Concern has again been raised over China's ambition for greater military clout in Southeast Asia, following reports of a Chinese plan to establish a naval base in Cambodia.
Given that the step could seriously destabilize the regional order, the countries that would be affected should demand a satisfactory explanation from both parties and, if the reports prove accurate, insist that Beijing refrain from engaging in any disruptive act.
China and Cambodia have signed a secret agreement to create an outpost for Chinese military forces, according to a report published by the Wall Street Journal last week. The deal is said to give Beijing exclusive rights for at least 30 years to part of Ream Naval Base, near the southwestern city of Sihanoukville, where it will be able to store weapons and moor naval vessels.
Cambodia and China both denied the report. But the fact that a Chinese company is leading a massive development project at Dara Sakor, north of Sihanoukville, has raised suspicions about potential military use. U.S. Vice President Mike Pence expressed concern about this possibility in a letter to Cambodian Prime Minister Hun Sen last November.

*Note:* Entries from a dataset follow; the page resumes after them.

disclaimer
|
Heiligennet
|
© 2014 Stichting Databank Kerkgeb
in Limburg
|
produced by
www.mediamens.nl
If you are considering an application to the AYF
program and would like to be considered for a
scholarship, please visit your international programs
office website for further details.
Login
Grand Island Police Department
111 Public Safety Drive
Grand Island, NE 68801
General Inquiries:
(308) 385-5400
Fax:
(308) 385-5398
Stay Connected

Hun Sen stressed that he would abide by Cambodia's constitution, which states that the country "shall not authorize any foreign military base on its territory." But satellite photos of an airport being built as part of the project have revealed a runway long enough to accommodate large military planes, providing more fuel to skeptics abroad.
Sihanoukville is in a strategically significant location, facing the Gulf of Thailand and boasting a natural deep-water harbor. Should China establish a military presence there, its influence over the Indochinese Peninsula would strengthen -- a development that Thailand, Vietnam and Malaysia are certain to prepare for.

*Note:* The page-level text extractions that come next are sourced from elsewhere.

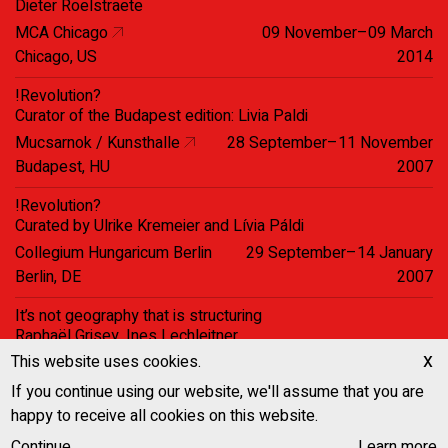
Dieter Roelstraete
MCA Chicago
09 November–09 March
Chicago, US
2014
!Revolution?
Curator of the Budapest edition: Livia Paldi
Mucsarnok / Kunsthalle
28 September–11 November
Budapest, HU
2007
!Revolution?
Curated by Ulrike Kremeier and Lívia Páldi
Collegium Hungaricum Berlin
29 September–14 January
Berlin, DE
2007
It’s not geography that is structuring
Raphaël Grisey, Ines Lechleitner
Kathleen Rahn, Bettina Steinbrügge
x
This website uses cookies.
Halle Für Kunst
22 May–06 July 2003
If you continue using our website, we'll assume that you are
Lüneburg, DE
happy to receive all cookies on this website.
United Nations square, Berlin 2001
Continue
Learn more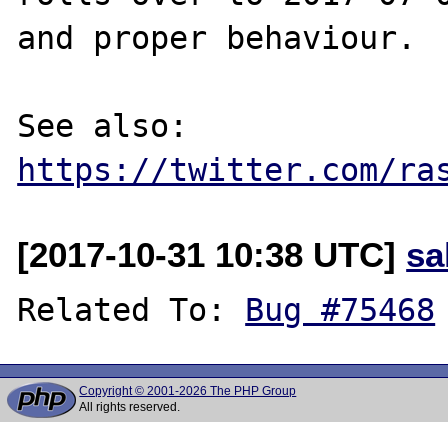
and proper behaviour.

See also: 
https://twitter.com/ra
[2017-10-31 10:38 UTC]
sa
Related To: 
Bug #75468
Copyright © 2001-2026 The PHP Group
All rights reserved.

Such a base would give Beijing greater leverage in territorial disputes with Southeast Asian nations in the South China Sea, potentially escalating regional tensions.

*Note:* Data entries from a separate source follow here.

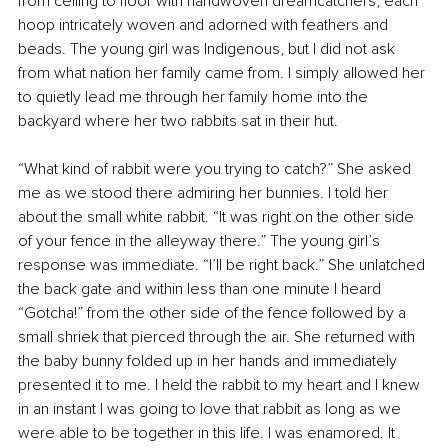
from ceiling to floor with handwoven dreamcatchers, each 
hoop intricately woven and adorned with feathers and 
beads. The young girl was Indigenous, but I did not ask 
from what nation her family came from. I simply allowed her 
to quietly lead me through her family home into the 
backyard where her two rabbits sat in their hut.
“What kind of rabbit were you trying to catch?” She asked 
me as we stood there admiring her bunnies. I told her 
about the small white rabbit. “It was right on the other side 
of your fence in the alleyway there.” The young girl’s 
response was immediate. “I’ll be right back.” She unlatched 
the back gate and within less than one minute I heard 
“Gotcha!” from the other side of the fence followed by a 
small shriek that pierced through the air. She returned with 
the baby bunny folded up in her hands and immediately 
presented it to me. I held the rabbit to my heart and I knew 
in an instant I was going to love that rabbit as long as we 
were able to be together in this life. I was enamored. It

Japan has also had its eye on Sihanoukville, which sits near key sea lanes, including the Strait of Malacca. It has provided official development assistance to fund work on a privately owned port in the city as a check against the risk of militarization.
But if the purported deal is real, Beijing moved in right under Tokyo's nose. The military base in question sits just 20 km away from the Japan-funded port. In light of its decades of friendly ties with Phnom Penh, Tokyo should express its concerns directly.
More importantly, the Association of Southeast Asian Nations should play a role here as well. As with China's militarization of the South China Sea, a military presence in Cambodia would be difficult to uproot once it is established. If the countries affected do not band together to keep a close eye on Beijing, they could pay a heavy price down the road.